The marketing folks at Budweiser Canada have red goal lights and glasses in homes across this country. With the World Cup of Hockey beginning for Canada last night, there was a mighty push to get people talking about these red lights. I was even sent a glass.
.@budcanada has sent me a Red Light Glass. When my team scores, my glass lights up. I've got to try this... pic.twitter.com/KsTlU1LXz3— Toronto Mike (@torontomike) September 13, 2016
Setting up the glass was easy enough. I installed an app on my Android phone and connected to the glass via Bluetooth. I tested the connection and all was well. Then, instead of drinking from the glass, it was put in on display in the living room so the kids could enjoy the show when Canada scored.

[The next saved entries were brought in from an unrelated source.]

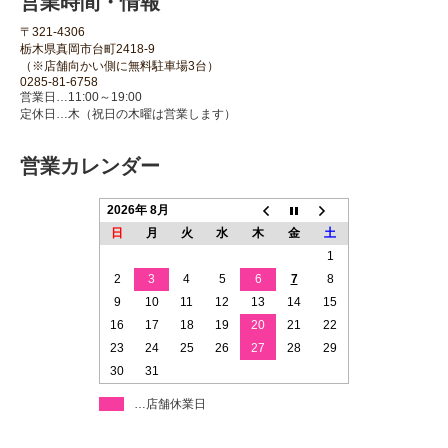
営業時間・情報
〒321-4306
栃木県真岡市台町2418-9
（※店舗向かい側に無料駐車場3台）
0285-81-6758
営業日…11:00～19:00
定休日…木（祝日の木曜は営業します）
営業カレンダー
2026年 8月
日
月
火
水
木
金
土
1
2
3
4
5
6
7
8
9
10
11
12
13
14
15
16
17
18
19
20
21
22
23
24
25
26
27
28
29
30
31
…店舗休業日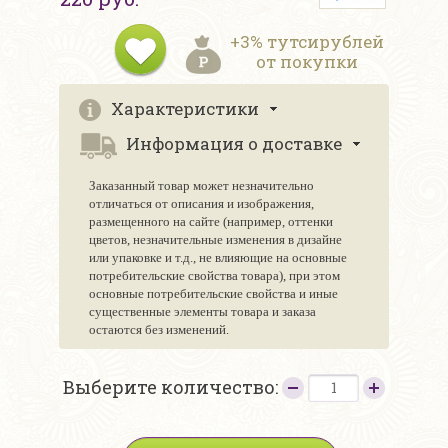
+3% тутсирублей
от покупки
Характеристики
Информация о доставке
Заказанный товар может незначительно
отличаться от описания и изображения,
размещенного на сайте (например, оттенки
цветов, незначительные изменения в дизайне
или упаковке и т.д., не влияющие на основные
потребительские свойства товара), при этом
основные потребительские свойства и иные
существенные элементы товара и заказа
остаются без изменений.
Выберите количество:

With the youngest two asleep for the night, the rest of us tuned in Canada vs. Czech Republic and waited. It didn't take long for Sidney Crosby to score, and we all looked to the glass. Nothing happened.
I tested the connection again, and it worked fine. We ended up scoring six times and the red light went off precisely zero times. It became quite the humourous joke in our home.

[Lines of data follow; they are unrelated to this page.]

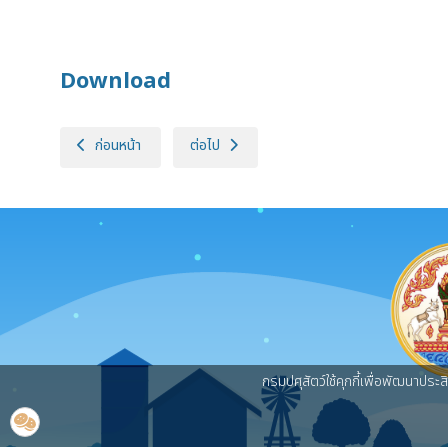
Download
เนื้อหาก่อนหน้า: (สถาบันสุขภาพสัตว์แห่งชาติ) ปิดประกาศประกวดราคา
เนื้อหาถัดไป: กลุ่มพัสดุ (กองคลัง) ประกวดราคา
ก่อนหน้า
ต่อไป
กรมปศุสัตว์ใช้คุกกี้เพื่อพัฒนาประ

I tweeted about it, and quickly learned I was not alone. Nobody's Budweiser red light glasses worked last night. I actually felt bad for the marketing team that worked so hard for this Saturday night only to have technology fail them.
Budweiser did tweet at me that the problem has been fixed and it should work next game, but that first impression is shot. There's a marketing lesson to be learnt here. Take notes, kids.